> **Your instructions**
What follows is a set of entries. Repeat them exactly, but not their pictures.

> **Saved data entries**
---
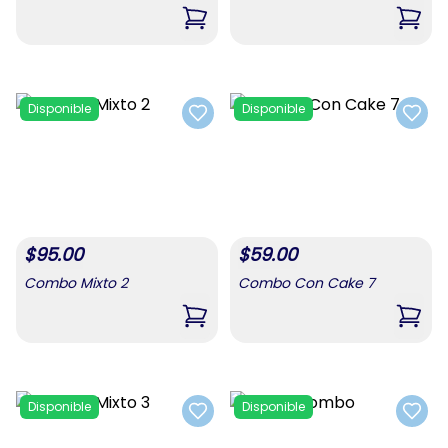
,
Combo Con Cake 6
,
Com
Disponible
Disponible
Add to favorites
Add t
$
95.00
$
59.00
Combo Mixto 2
Combo Con Cake 7
,
Combo Mixto 2
,
Disponible
Disponible
Add to favorites
Add t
---
> **Answer to this exercise**
,
Combo Con Cake 6
,
Com
Disponible
Disponible
Add to favorites
Add t
$
95.00
$
59.00
Combo Mixto 2
Combo Con Cake 7
,
Combo Mixto 2
,
Disponible
Disponible
Add to favorites
Add t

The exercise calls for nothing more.